Since the search range in the array is split in half each time, at most $O(\log n)$ iterations are required. And, since O(1) operations are done for each iteration, the total number of operations is $O(\log n)$.

6.

Write an algorithm that takes an unsorted list (provided as an array) of n floating point values and returns the smallest difference between any two values in the list. For example, for the list

        2.9, 3.5, 1.1, 6.1, 2.3, 1.8, 8.7, 3.0, 2.4,

the algorithm should return 0.1, which is the difference between 3.0 and 2.9. Make your algorithm as efficient as you can and give the worst-case running time of your algorithm as a function of n, briefly justifying your answer. Hint: you may change or reorganize the contents of the array.

SOLUTION:
The trick to this algorithm is to simply sort the values into increasing order, which we know we can do in $O(n \log n)$ time using Merge Sort (among others), and then examine the difference between adjacent elements of the list to find the smallest difference. This yields the following algorithm.

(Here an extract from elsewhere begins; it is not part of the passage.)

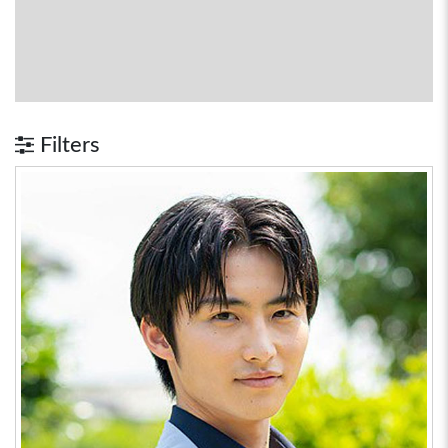
Filters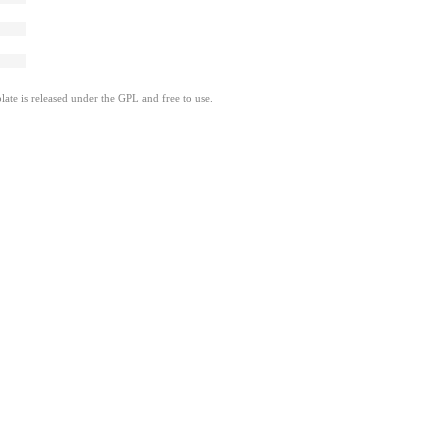
ate is released under the GPL and free to use.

    float Smallest_Gap( float a[], int n )
    {
      sort a into increasing order, for example using MergeSort;

      float smallest = a[1]-a[0];  // assume n >= 2
      for ( i = 1; i<n-1; i++ )
        if ( a[i+1] - a[i]  < smallest )
          smallest = a[i+1] - a[i];

      return smallest;
    }

Since sorting requires $O(n \log n)$ time and the for loop requires just O(n) time, the overall cost is $O(n \log n)$.